Figure 2.

Identification of a Rae1 binding motif in the PHR proteins.

A, schematic representation of human Pam and C. elegans RPM-1. RLD (RCC-1 like domain), PHR (Pam/Highwire/RPM-1 family specific domains), RBD (Rae1 binding domain), MBD (myc binding domain), NLS (nuclear localization signal), and RING (RING-H2 ubiquitin ligase domain). Shown below is a sequence alignment of the known Rae1 binding protein, Nup98, and the PHR proteins. Residues highlighted in blue are conserved between Nup98 and other previously described Rae1 binding proteins.
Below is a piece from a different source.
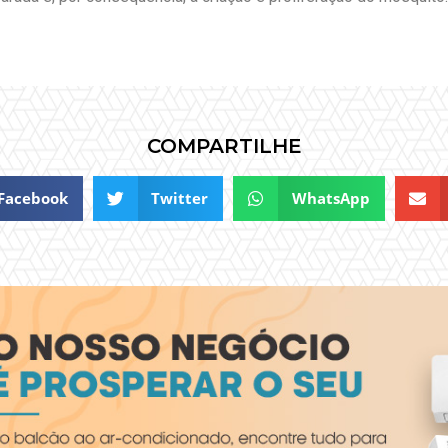
COMPARTILHE
Facebook
Twitter
WhatsApp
Residues in Nup98 that are underlined are essential for binding to Rae1. B, coIP of the Pam RBD or the RPM-1 RBD fused to GFP with Flag tagged rat Rae1. C, identification of point mutations in the RPM-1 RBD that reduce binding to FLAG-Rae1. D, coIP of RPM-1::GFP or RPM-1::GFP (VIR to AAA) point mutant with FLAG::RAE-1 from transgenic C. elegans protein lysates. Note that the RPM-1::GFP (VIR to AAA) point mutant has greatly reduced binding to FLAG::RAE-1 compared to wild-type RPM-1::GFP. A representative of at least three independent experiments is shown for B, C, and D. For D, at least two independently derived transgenic lines were analyzed for each genotype.